Isso ocorre dentro das escolas, enquanto queremos um ambiente de aprendizado
todo informatizado, com lousas interativas digitais, notebooks, internet de
alta velocidade, softwares avançadíssimos, muito dinamismo e interatividade,
esquecemos de trabalhar o material humano que temos e somos, buscamos mudanças
extremas nas estruturas das instituições escolares, tanto publica quanto
privadas, mas encaramos diariamente um retrocesso humano sem precedentes, onde
o convívio está abalado, onde a educação está doente, temos um ensino cada vez
mais de qualidade, mas uma educação cada vez mais problemática.
A mudança que buscamos passa
pelas estruturas, passa pela abertura de cada um, seja ele gestor, professor ou
aluno, passa pela família e sua relação com o processo educacional, passa pelo
afeto vivenciado, passa pelo saber que nada sabe do velho Sócrates, passa pela
abertura ao novo e pela humildade diante dos próprios limites. Passa, enfim,
por professores que inovam, por alunos que se empenham, por gestores que se
abrem, por relações que se criam, por tecnologias que se aplicam de modo
eficiente e por uma comunicação clara, passa pela construção cooperativa, em
síntese, passa por pessoas que não se acomodam e na era da tecnologia se
utilizam delas para aprimorar sua prática.

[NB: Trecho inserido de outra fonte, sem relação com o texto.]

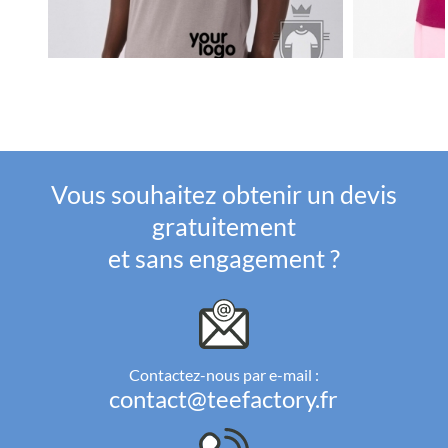
Vous souhaitez obtenir un devis
gratuitement
et sans engagement ?
Contactez-nous par e-mail :
contact@teefactory.fr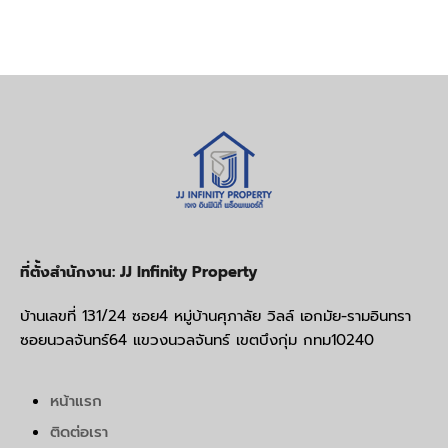
ที่ตั้งสำนักงาน: JJ Infinity Property
บ้านเลขที่ 131/24 ซอย4 หมู่บ้านศุภาลัย วิลล์ เอกมัย-รามอินทรา
ซอยนวลจันทร์64 แขวงนวลจันทร์ เขตบึงกุ่ม กทม10240
หน้าแรก
ติดต่อเรา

Este texto foi escrito de modo a
buscar refletir a partir do texto de José Manuel Moran, “ensino e aprendizagem
inovadores com tecnologias audiovisuais e telemáticas” publicado no livro Novas
tecnologias e mediações pedagógicas. Se te agradou e quer saber mais sobre como
repensar as relações e sua prática, acessa o texto, dá uma lida e questiona,
assim como nós o fizemos.
Por Altemir Schwarz e Magda Frare
Altemir e Magda, achamos de extrema valia o post que vocês nos colocaram a disposição! Acreditamos juntamente com vocês que uma educação de qualidade vêm de professores que possibilitem acessos diferenciados a nossos alunos(as).Professores que se utilizam de tecnologia, assim como vocês escrevem nesse post com certeza, conseguem se aproximar mais da vida desses educandos, interligando conteúdos diários com ferramentas que os mesmos usam frequentemente e são desejáveis por eles. Professores, devem portanto, se habilitar e se capacitar para que isso aconteça! Nós como futuras profissionais da educação acreditamos que a tecnologia e a sala de aula, tem uma interligação que dá certo, basta nos abrimos para que isso ocorra!
ResponderExcluirAtenciosamente,
Aline e Siliane.
Realmente a diferença entre ensinar e educar, destacada no texto, elucida o importante papel que a escola (o ambiente escolar) desempenha na vida do aluno e de sua família, comunidade. Também, de se destacar que o texto nos faz refletir, a partir desta definição de ensinar e educar, que a qualidade do ensino perpassa não apenas por belíssimas e robustas estruturas físicas das escolas, mas pela qualidade, reconhecimento, qualificação e valorização de professores e funcionários, que são os reais responsáveis pela educação emancipadora. Ótimo texto, com linguagem acessível!